En primer lugar, este Decreto ordena crear un patrimonio autónomo, adscrito a la Presidencia de la República, para que reciba los bienes de las FARC, pero el hecho de que el Decreto agregue que la administración del fondo estará a cargo de un Consejo Fiduciario, cuya cabeza podrá ser sugerida por la Comisión de Seguimiento, Impulso y Verificación a la Implementación del Acuerdo Final (CSIVI), en la que participará el gobierno y las FARC, preocupa gravemente al país porque indica, indirectamente, que los ex guerrilleros tendrán alguna injerencia en su manejo.

En segundo lugar, este también plantea que la finalidad del fondo será reparar a las víctimas garantizando unas condiciones de vida dignas para el imputado.
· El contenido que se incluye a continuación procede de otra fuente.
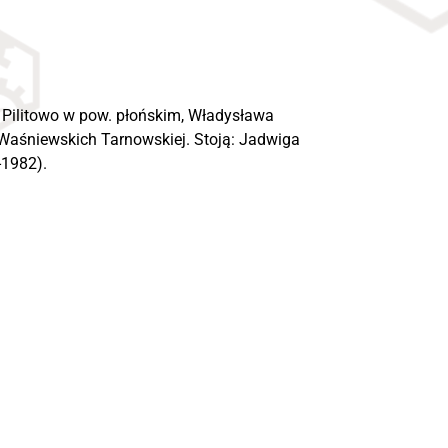
ku Pilitowo w pow. płońskim, Władysława
Waśniewskich Tarnowskiej. Stoją: Jadwiga
-1982).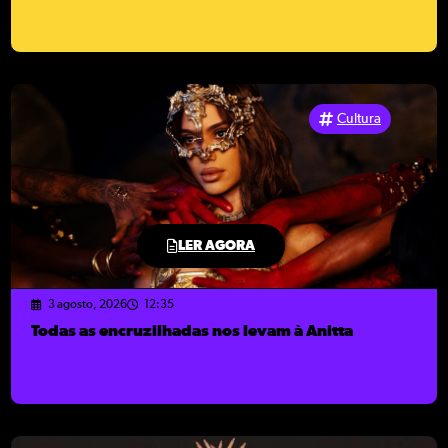
Cultura
LER AGORA
3 agosto, 2026
12:35
Todas as encruzilhadas nos levam à Anitta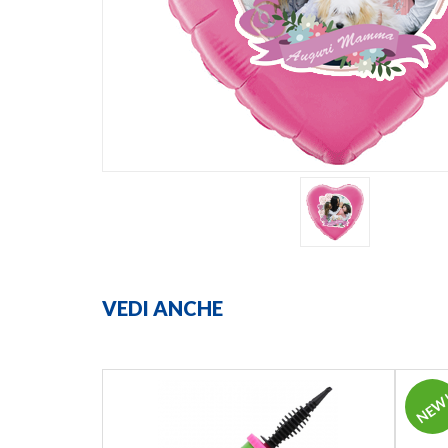
VEDI ANCHE
NEW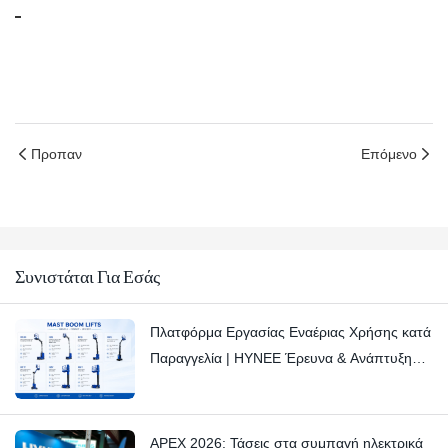
Προπαν
Επόμενο
Συνιστάται Για Εσάς
Πλατφόρμα Εργασίας Εναέριας Χρήσης κατά
Παραγγελία | HYNEE Έρευνα & Ανάπτυξη
Προσαρμοσμένες Λύσεις για Ποικίλα
Βιομηχανικά Σενάρια
APEX 2026: Τάσεις στα συμπαγή ηλεκτρικά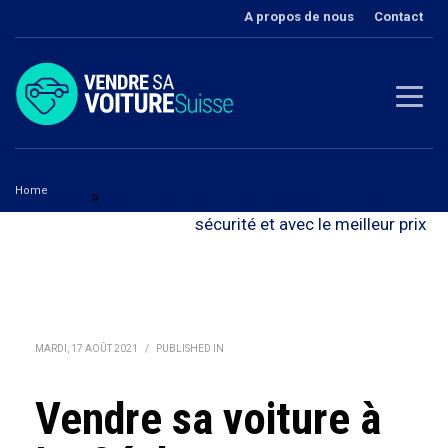
A propos de nous
Contact
Home
Vaud
»
Vendre sa voiture à Le Séchey - en toute
Vendre sa voiture à Le Séchey
sécurité et avec le meilleur prix
MARDI, 17 AOÛT 2021
/
PUBLISHED IN
Vendre sa voiture à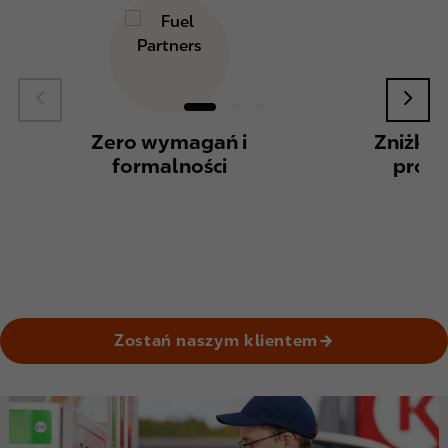
Zero wymagań i
Zniżki n
formalności
produ
Zostań naszym klientem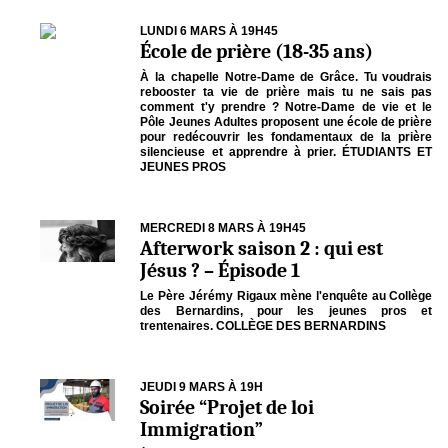
LUNDI 6 MARS À 19H45
École de prière (18-35 ans)
À la chapelle Notre-Dame de Grâce. Tu voudrais
rebooster ta vie de prière mais tu ne sais pas
comment t'y prendre ? Notre-Dame de vie et le
Pôle Jeunes Adultes proposent une école de prière
pour redécouvrir les fondamentaux de la prière
silencieuse et apprendre à prier. ÉTUDIANTS ET
JEUNES PROS
MERCREDI 8 MARS À 19H45
Afterwork saison 2 : qui est
Jésus ? – Épisode 1
Le Père Jérémy Rigaux mène l'enquête au Collège
des Bernardins, pour les jeunes pros et
trentenaires. COLLÈGE DES BERNARDINS
JEUDI 9 MARS À 19H
Soirée “Projet de loi
Immigration”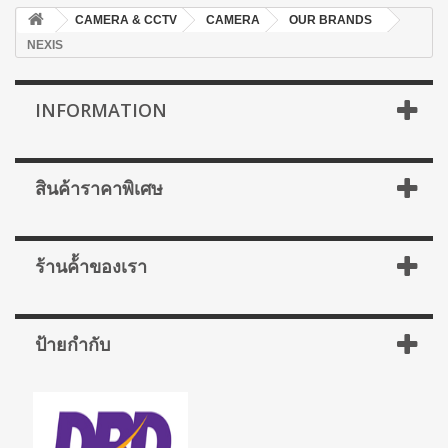
CAMERA & CCTV
CAMERA
OUR BRANDS
NEXIS
INFORMATION
สินค้าราคาพิเศษ
ร้านค้้าของเรา
ป้ายกำกับ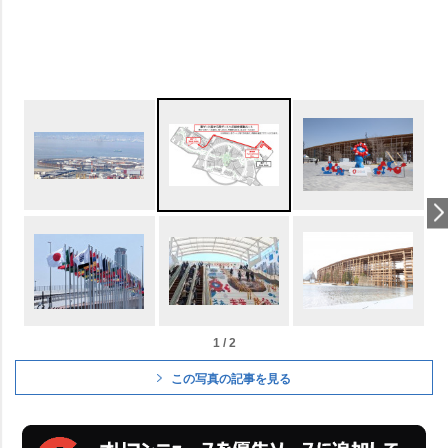
1 / 2
この写真の記事を見る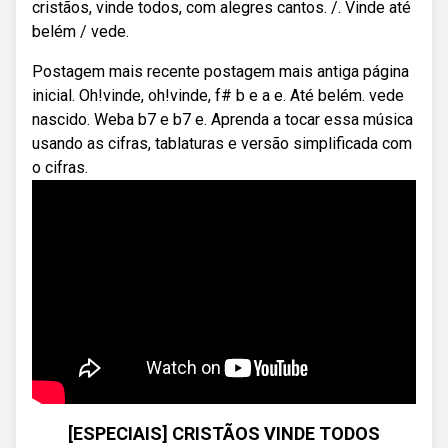
cristãos, vinde todos, com alegres cantos. /. Vinde até
belém / vede.
Postagem mais recente postagem mais antiga página
inicial. Oh!vinde, oh!vinde, f# b e a e. Até belém. vede
nascido. Weba b7 e b7 e. Aprenda a tocar essa música
usando as cifras, tablaturas e versão simplificada com
o cifras.
[ESPECIAIS] CRISTÃOS VINDE TODOS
Es decir que quien hizo el daño tampoco podrá quedar en la miseria, y puede preservar sus medios de sobrevivencia y trabajo. Esto ha sido interpretado por algunos juristas como que estos bienes también podrán ser usados para la reincorporación de los guerrilleros.

 

Las criticas del Fiscal:

Teniendo esto en cuenta, el principal crítico del decreto ha sido el fiscal Martínez, quien considera inconstitucionales varios de sus apartes. Su tesis central consiste en que a los bienes que entreguen las FARC hay que aplicarles, de todos modos, la extinción de dominio antes de entrar a cualquier fondo, pues de lo contrario se violaría la Constitución. Además afirma, que el Congreso, y no el gobierno, debe decidir el destino que tendrá este fondo.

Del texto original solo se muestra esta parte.